Once, I was leaving a doctor’s appointment and saw an elderly woman fall. She tripped over her own feet. She snapped her wrist. I sat on the ground with her until help arrived, encouraging her not to look at the broken wrist, dissuading her from getting up and rushing into her own appointment, telling her everything was going to be alright. And, even though she was probably fifty years older than me, I felt more in common with her in that moment than I have felt with most people my own age in my life.
Fun fact about me: I hate falling down.
I’ve had my legs buckle in crowded rooms and instantly became the center of embarrassing levels of concerned attention.
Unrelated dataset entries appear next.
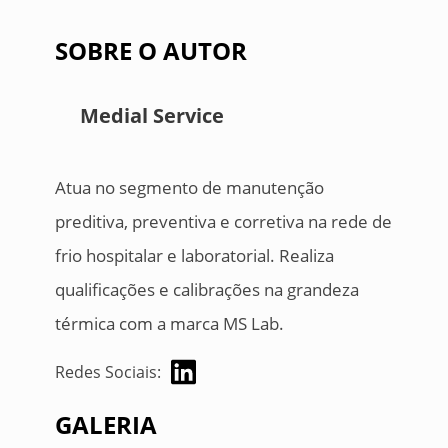
SOBRE O AUTOR
Medial Service
Atua no segmento de manutenção
preditiva, preventiva e corretiva na rede de
frio hospitalar e laboratorial. Realiza
qualificações e calibrações na grandeza
térmica com a marca MS Lab.
Redes Sociais:
GALERIA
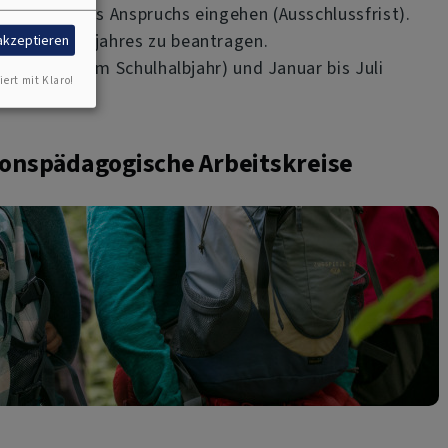
ntstehen des Anspruchs eingehen (Ausschlussfrist).
es Kalenderjahres zu beantragen.
 akzeptieren
ie bisher zum Schulhalbjahr) und Januar bis Juli
iert mit Klaro!
ionspädagogische Arbeitskreise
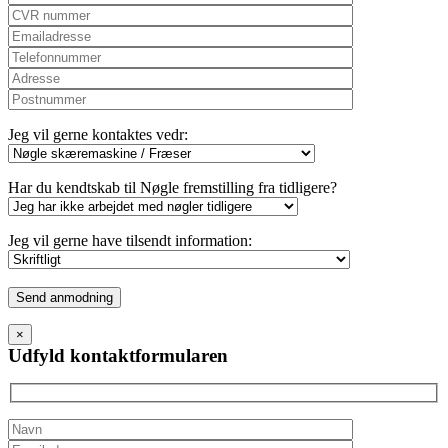
Jeg vil gerne kontaktes vedr:
Har du kendtskab til Nøgle fremstilling fra tidligere?
Jeg vil gerne have tilsendt information:
Please
leave
this
×
field
Udfyld kontaktformularen
empty.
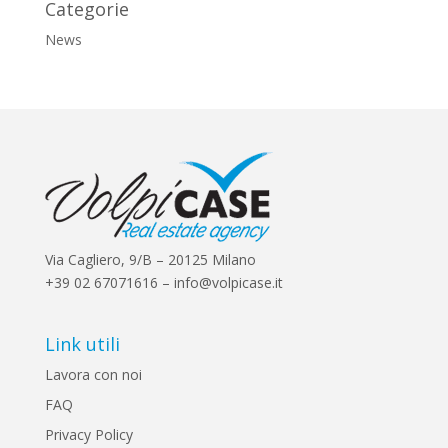
Categorie
News
Via Cagliero, 9/B – 20125 Milano
+39 02 67071616 – info@volpicase.it
Link utili
Lavora con noi
FAQ
Privacy Policy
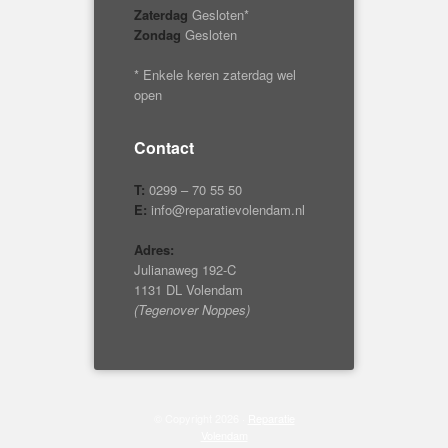
Zaterdag
Gesloten*
Zondag
Gesloten
* Enkele keren zaterdag wel
open
Contact
T:
0299 – 70 55 50
E:
info@reparatievolendam.nl
Adres:
Julianaweg 192-C
1131 DL Volendam
(Tegenover Noppes)
© Copyright 2026 ·
Reparatie
Volendam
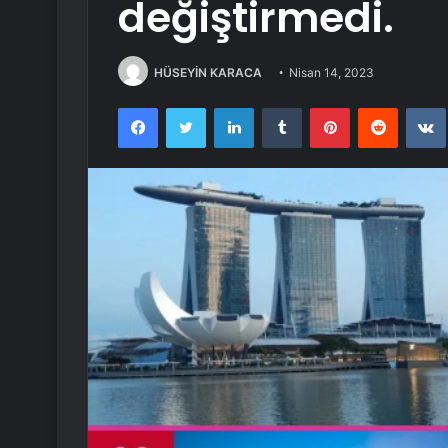
değiştirmedi.
HÜSEYİN KARACA
Nisan 14, 2023
Facebook
Twitter
LinkedIn
Tumblr
Pinterest
Reddit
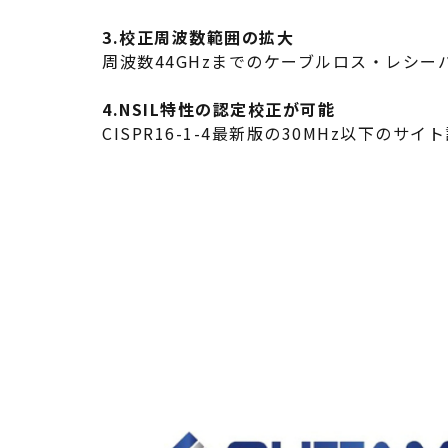
3.校正周波数範囲の拡大
周波数44GHzまでのケーブルロス・レシ
4.NSIL特性の認定校正が可能
CISPR16-1-4最新版の30MHz以下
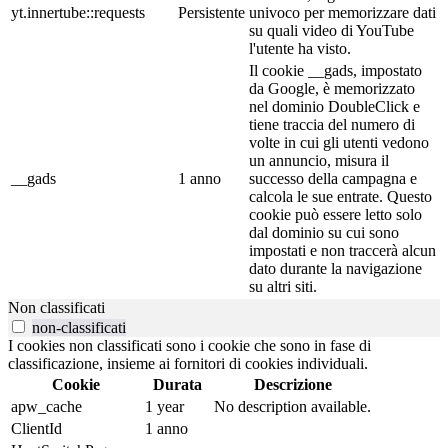
yt.innertube::requests
Persistente
univoco per memorizzare dati
su quali video di YouTube
l'utente ha visto.
Il cookie __gads, impostato
da Google, è memorizzato
nel dominio DoubleClick e
tiene traccia del numero di
volte in cui gli utenti vedono
un annuncio, misura il
__gads
1 anno
successo della campagna e
calcola le sue entrate. Questo
cookie può essere letto solo
dal dominio su cui sono
impostati e non traccerà alcun
dato durante la navigazione
su altri siti.
Non classificati
non-classificati
I cookies non classificati sono i cookie che sono in fase di
classificazione, insieme ai fornitori di cookies individuali.
Cookie
Durata
Descrizione
apw_cache
1 year
No description available.
ClientId
1 anno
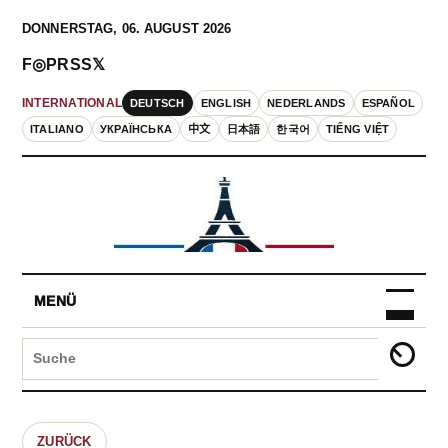
DONNERSTAG, 06. AUGUST 2026
F
◎
P
RSS
𝕏
DEUTSCH
ENGLISH
NEDERLANDS
ESPAÑOL
INTERNATIONAL
ITALIANO
УКРАЇНСЬКА
中文
日本語
한국어
TIẾNG VIỆT
MENÜ
ZURÜCK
I fell in the dark in a field once and laid there covered in mud unable to get up for a cold, damp length of time. I’ve collapsed on my kitchen floor, helpless until my husband came home hours later.
When I was diagnosed with Ehlers-Danlos the geneticist told me I should bike to strengthen my legs and work on my balance. So I bought a bike. Today I tried to ride it and I learned a few things.
- “Like riding a bike” is kind of a bullshit expression. Shit’s tough, y’all.
- My balance is way more screwed up than I realized.
When I was a kid on a bike I didn’t fully understand how the brakes worked so I would stop by bailing off the bike into some prickly bushes near my house. There was a patch of sand in the street left from winter snows that I used to drift sideways at high speeds, reckless of how often so doing took the skin off my knees. I lived as a happy collection of scrapes and cuts. Fearless. Unbreakable.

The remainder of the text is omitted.